Retype the following records exactly and exclude the pictures.

━━━ Data in this exercise ━━━

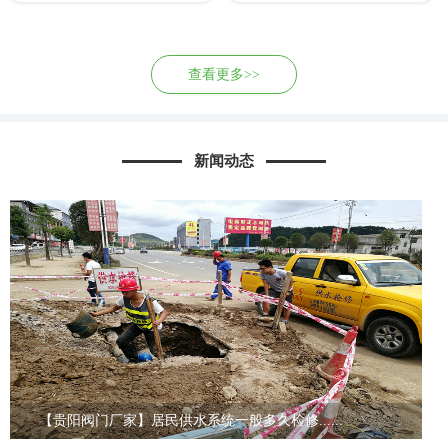
查看更多>>
新闻动态
【贵阳阀门厂家】居民供水系统一般多久检修......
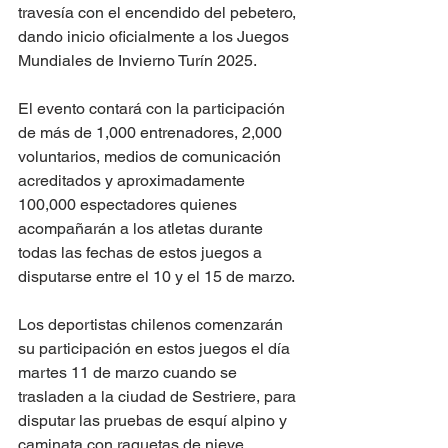
travesía con el encendido del pebetero, 
dando inicio oficialmente a los Juegos 
Mundiales de Invierno Turín 2025.
El evento contará con la participación 
de más de 1,000 entrenadores, 2,000 
voluntarios, medios de comunicación 
acreditados y aproximadamente 
100,000 espectadores quienes 
acompañarán a los atletas durante 
todas las fechas de estos juegos a 
disputarse entre el 10 y el 15 de marzo.
Los deportistas chilenos comenzarán 
su participación en estos juegos el día 
martes 11 de marzo cuando se 
trasladen a la ciudad de Sestriere, para 
disputar las pruebas de esquí alpino y 
caminata con raquetas de nieve, 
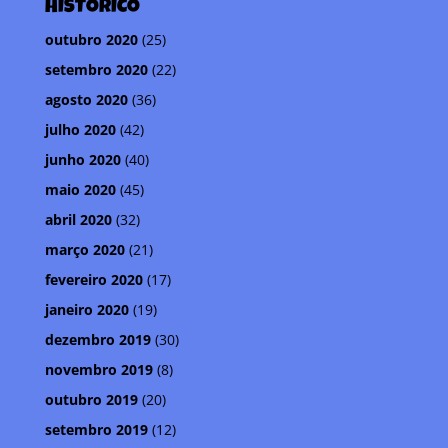
r
HISTÓRICO
outubro 2020
(25)
setembro 2020
(22)
agosto 2020
(36)
julho 2020
(42)
junho 2020
(40)
maio 2020
(45)
abril 2020
(32)
março 2020
(21)
fevereiro 2020
(17)
janeiro 2020
(19)
dezembro 2019
(30)
novembro 2019
(8)
outubro 2019
(20)
setembro 2019
(12)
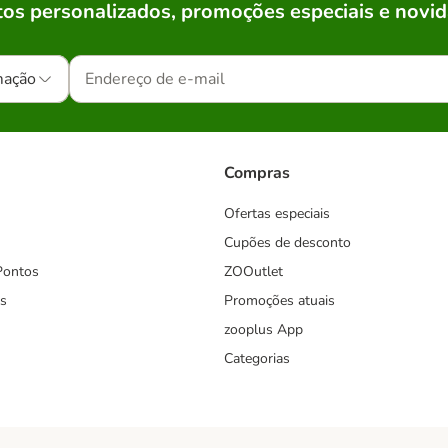
os personalizados, promoções especiais e novid
mação
Compras
Ofertas especiais
Cupões de desconto
Pontos
ZOOutlet
s
Promoções atuais
zooplus App
Categorias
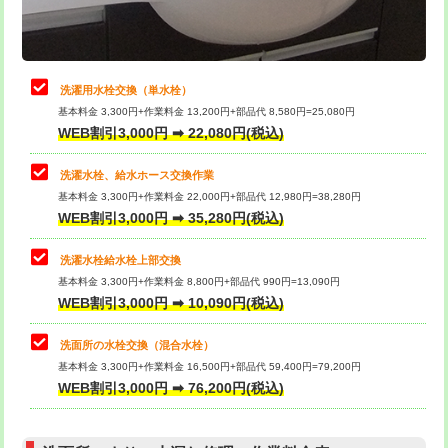
理・調整・分解・加工など（軽作業）
給水管工事※（ライニング鋼管・銅
44,000円
管・ポリ管・HT管使用/3ｍまで)
止水・漏水調査・防水処理・清掃・修
22,000円
理・調整・分解・加工など（中作業）
給水管工事※（ライニング鋼管・銅
+8,800円
洗濯用水栓交換（単水栓）
管・ポリ管・HT管使用/3ｍ超え)
基本料金 3,300円+作業料金 13,200円+部品代 8,580円=25,080円
止水・漏水調査・防水処理・清掃・修
33,000円
WEB割引3,000円 ➡ 22,080円(税込)
理・調整・分解・加工など（重作業）
排水管工事（土の掘削・埋め戻し作
11,000円~
業）
洗濯水栓、給水ホース交換作業
キッチンタンク脱着
16,500円
基本料金 3,300円+作業料金 22,000円+部品代 12,980円=38,280円
排水管工事（排水管工事/3ｍまで）
55,000円
WEB割引3,000円 ➡ 35,280円(税込)
その他部品の脱着
8,800円～
排水管工事（追加 排水管工事/3ｍ超
+11,000円
交換・取付（タンク）
22,000円+材料費
洗濯水栓給水栓上部交換
え）
基本料金 3,300円+作業料金 8,800円+部品代 990円=13,090円
交換・取付(単水栓（壁付・デッキ
13,200円+材料費
WEB割引3,000円 ➡ 10,090円(税込)
マス交換（土の掘削・埋め戻し作業）
11,000円~
式）)
洗面所の水栓交換（混合水栓）
マス交換（深さ50㎝未満）
55,000円
交換・取付(混合水栓（壁付・デッキ
16,500円+材料費
基本料金 3,300円+作業料金 16,500円+部品代 59,400円=79,200円
式・ワンホール）)
WEB割引3,000円 ➡ 76,200円(税込)
マス交換（深さ50㎝以上）
66,000円
交換・取付(排水栓・排水トラップ
22,000円+材料費
コンクリート斫り（厚さ10㎝まで）
27,500円
（P/S/ポップアップ））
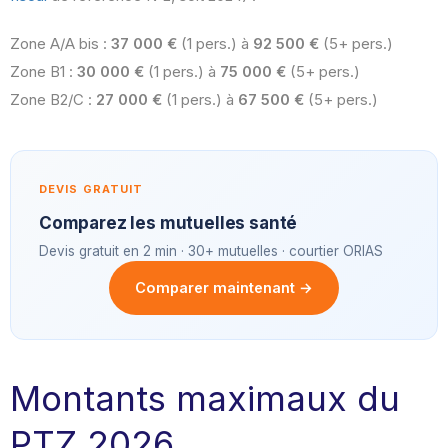
Zone A/A bis :
37 000 €
(1 pers.) à
92 500 €
(5+ pers.)
Zone B1 :
30 000 €
(1 pers.) à
75 000 €
(5+ pers.)
Zone B2/C :
27 000 €
(1 pers.) à
67 500 €
(5+ pers.)
DEVIS GRATUIT
Comparez les mutuelles santé
Devis gratuit en 2 min · 30+ mutuelles · courtier ORIAS
Comparer maintenant →
Montants maximaux du
PTZ 2026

━━━

**Answer section**
查看更多>>
新闻动态
【贵阳阀门厂家】居民供水系统一般多久检修......
travesía con el encendido del pebetero, 
dando inicio oficialmente a los Juegos 
Mundiales de Invierno Turín 2025.
El evento contará con la participación 
de más de 1,000 entrenadores, 2,000 
voluntarios, medios de comunicación 
acreditados y aproximadamente 
100,000 espectadores quienes 
acompañarán a los atletas durante 
todas las fechas de estos juegos a 
disputarse entre el 10 y el 15 de marzo.
Los deportistas chilenos comenzarán 
su participación en estos juegos el día 
martes 11 de marzo cuando se 
trasladen a la ciudad de Sestriere, para 
disputar las pruebas de esquí alpino y 
caminata con raquetas de nieve, 
r
HISTÓRICO
outubro 2020
(25)
setembro 2020
(22)
agosto 2020
(36)
julho 2020
(42)
junho 2020
(40)
maio 2020
(45)
abril 2020
(32)
março 2020
(21)
fevereiro 2020
(17)
janeiro 2020
(19)
dezembro 2019
(30)
novembro 2019
(8)
outubro 2019
(20)
setembro 2019
(12)
os personalizados, promoções especiais e novid
mação
Compras
Ofertas especiais
Cupões de desconto
Pontos
ZOOutlet
s
Promoções atuais
zooplus App
Categorias
理・調整・分解・加工など（軽作業）
給水管工事※（ライニング鋼管・銅
44,000円
管・ポリ管・HT管使用/3ｍまで)
止水・漏水調査・防水処理・清掃・修
22,000円
理・調整・分解・加工など（中作業）
給水管工事※（ライニング鋼管・銅
+8,800円
洗濯用水栓交換（単水栓）
管・ポリ管・HT管使用/3ｍ超え)
基本料金 3,300円+作業料金 13,200円+部品代 8,580円=25,080円
止水・漏水調査・防水処理・清掃・修
33,000円
WEB割引3,000円 ➡ 22,080円(税込)
理・調整・分解・加工など（重作業）
排水管工事（土の掘削・埋め戻し作
11,000円~
業）
洗濯水栓、給水ホース交換作業
キッチンタンク脱着
16,500円
基本料金 3,300円+作業料金 22,000円+部品代 12,980円=38,280円
排水管工事（排水管工事/3ｍまで）
55,000円
WEB割引3,000円 ➡ 35,280円(税込)
その他部品の脱着
8,800円～
排水管工事（追加 排水管工事/3ｍ超
+11,000円
交換・取付（タンク）
22,000円+材料費
洗濯水栓給水栓上部交換
え）
基本料金 3,300円+作業料金 8,800円+部品代 990円=13,090円
交換・取付(単水栓（壁付・デッキ
13,200円+材料費
WEB割引3,000円 ➡ 10,090円(税込)
マス交換（土の掘削・埋め戻し作業）
11,000円~
式）)
洗面所の水栓交換（混合水栓）
マス交換（深さ50㎝未満）
55,000円
交換・取付(混合水栓（壁付・デッキ
16,500円+材料費
基本料金 3,300円+作業料金 16,500円+部品代 59,400円=79,200円
式・ワンホール）)
WEB割引3,000円 ➡ 76,200円(税込)
マス交換（深さ50㎝以上）
66,000円
交換・取付(排水栓・排水トラップ
22,000円+材料費
コンクリート斫り（厚さ10㎝まで）
27,500円
（P/S/ポップアップ））
Zone A/A bis :
37 000 €
(1 pers.) à
92 500 €
(5+ pers.)
Zone B1 :
30 000 €
(1 pers.) à
75 000 €
(5+ pers.)
Zone B2/C :
27 000 €
(1 pers.) à
67 500 €
(5+ pers.)
DEVIS GRATUIT
Comparez les mutuelles santé
Devis gratuit en 2 min · 30+ mutuelles · courtier ORIAS
Comparer maintenant →
Montants maximaux du
PTZ 2026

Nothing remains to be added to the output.